Humanistic Management Journal, 2018, vol. 3, issue 2, No 3, 186 pages

Abstract: Abstract In order to provide context and ground for a future assessment of the manifold overlap and possible differences between the Humanistic Management Project and the Weltethos Project, this article offers a comprehensive assessment of the history, arguments, and relevance of the Weltethos Project as applied to economics and business. A literature review of foundational documents on “Weltethos” and “Weltethos for business” outlines essential elements and arguments from two main Weltethos Project pioneers. It first recounts how its founder, the theologian Hans Küng, has launched a fruitful academic and public discourse spanning almost three decades since 1990, including the presentation of the Manifesto for a Global Economic Ethic by world leaders at a joint event with the UN Global Compact at the UN headquarters in New York in 2009, calling for business to serve human dignity.
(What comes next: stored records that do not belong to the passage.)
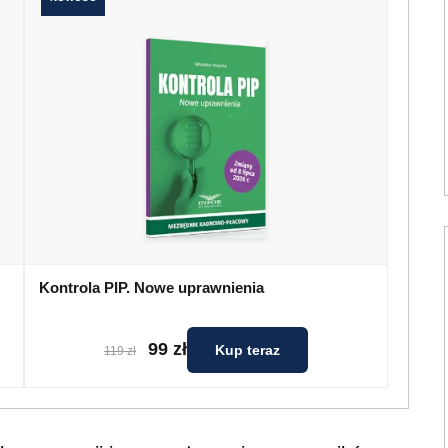
Kontrola PIP. Nowe uprawnienia
99 zł
Kup teraz
119 zł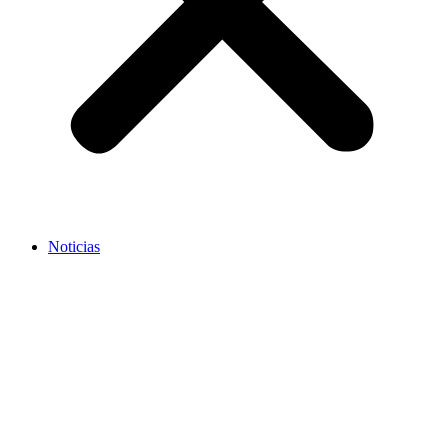
Noticias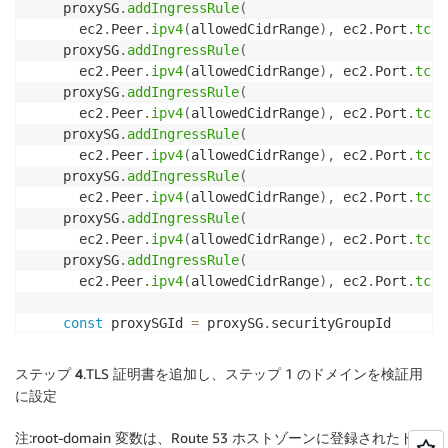
    proxySG
.
addIngressRule
(
      ec2
.
Peer
.
ipv4
(
allowedCidrRange
)
,
 ec2
.
Port
.
tcp
(
    proxySG
.
addIngressRule
(
      ec2
.
Peer
.
ipv4
(
allowedCidrRange
)
,
 ec2
.
Port
.
tcp
(
    proxySG
.
addIngressRule
(
      ec2
.
Peer
.
ipv4
(
allowedCidrRange
)
,
 ec2
.
Port
.
tcp
(
    proxySG
.
addIngressRule
(
      ec2
.
Peer
.
ipv4
(
allowedCidrRange
)
,
 ec2
.
Port
.
tcp
(
    proxySG
.
addIngressRule
(
      ec2
.
Peer
.
ipv4
(
allowedCidrRange
)
,
 ec2
.
Port
.
tcp
(
    proxySG
.
addIngressRule
(
      ec2
.
Peer
.
ipv4
(
allowedCidrRange
)
,
 ec2
.
Port
.
tcp
(
    proxySG
.
addIngressRule
(
      ec2
.
Peer
.
ipv4
(
allowedCidrRange
)
,
 ec2
.
Port
.
tcp
(
const
 proxySGId 
=
 proxySG
.
securityGroupId

    nucleusSG
.
addIngressRule
(
      ec2
.
Peer
.
securityGroupId
(
proxySGId
)
,
 ec2
.
Port
.
ステップ 4
.TLS 証明書を追加し、ステップ 1 のドメインを検証用
    nucleusSG
.
addIngressRule
(
に設定
      ec2
.
Peer
.
securityGroupId
(
proxySGId
)
,
 ec2
.
Port
.
    nucleusSG
.
addIngressRule
(
注:root-domain 変数は、Route 53 ホストゾーンに登録されたドメ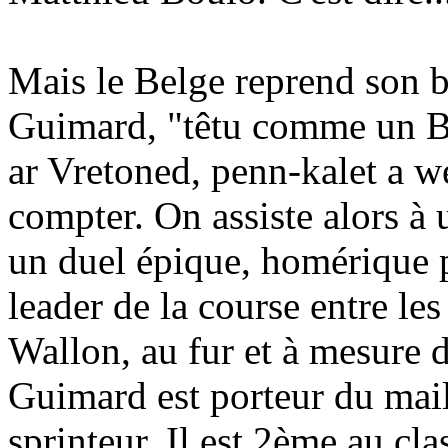
Mais le Belge reprend son b
Guimard, "têtu comme un Br
ar Vretoned, penn-kalet a we
compter. On assiste alors à 
un duel épique, homérique p
leader de la course entre le
Wallon, au fur et à mesure d
Guimard est porteur du maill
sprinteur. Il est 2ème au cl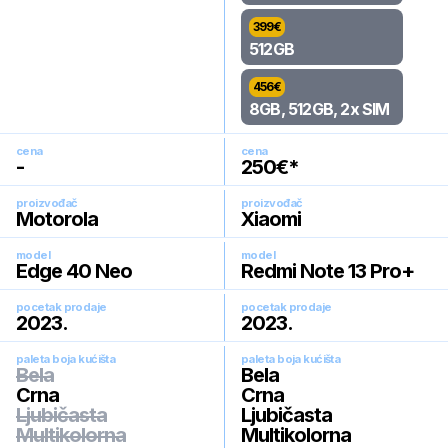
399
€
512GB
456
€
8GB, 512GB, 2x SIM
cena
cena
-
250
€*
proizvođač
proizvođač
Motorola
Xiaomi
model
model
Edge 40 Neo
Redmi Note 13 Pro+
pocetak prodaje
pocetak prodaje
2023
.
2023
.
paleta boja kućišta
paleta boja kućišta
Bela
Bela
Crna
Crna
Ljubičasta
Ljubičasta
Multikolorna
Multikolorna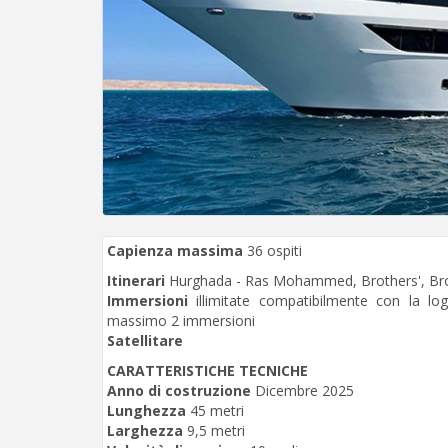
Capienza massima
36 ospiti
Itinerari
Hurghada - Ras Mohammed, Brothers', Bro
Immersioni
illimitate compatibilmente con la lo
massimo 2 immersioni
Satellitare
CARATTERISTICHE TECNICHE
Anno di costruzione
Dicembre 2025
Lunghezza
45 metri
Larghezza
9,5 metri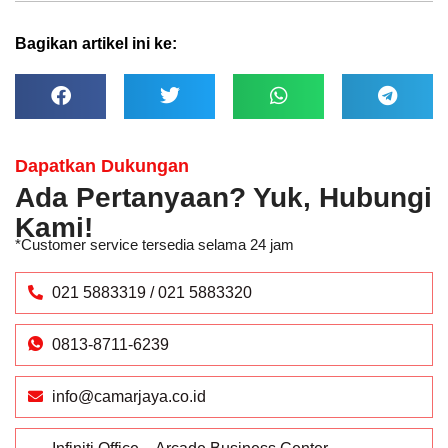
Bagikan artikel ini ke:
Dapatkan Dukungan
Ada Pertanyaan? Yuk, Hubungi
Kami!
*Customer service tersedia selama 24 jam
021 5883319 / 021 5883320
0813-8711-6239
info@camarjaya.co.id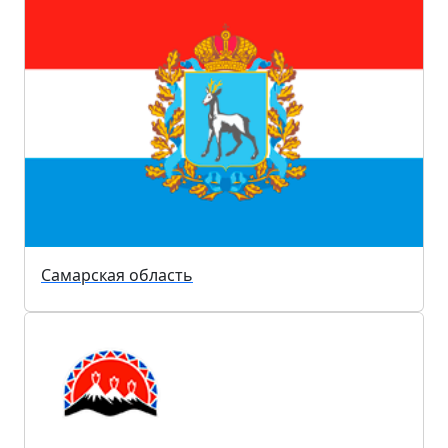
Самарская область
Then, the agenda of Claus Dierksmeier, Küng’s academic successor and a philosopher with foundational contributions to the Humanistic Management Project, is assessed both in regard to Weltethos motifs and Humanistic Management arguments, spanning from Dierksmeier’s conception of qualitative freedom as the foundation of unity in diversity to his effort to reframe economic theory and ethics, the inclusive and innovative practices of Humanistic Management, and to the capability approach. The article ends by highlighting how these two different approaches to Weltethos commitments converge in their care for human dignity, the idea of globally responsible freedom, and the capacity for dialogue as a learning process for creative change leadership.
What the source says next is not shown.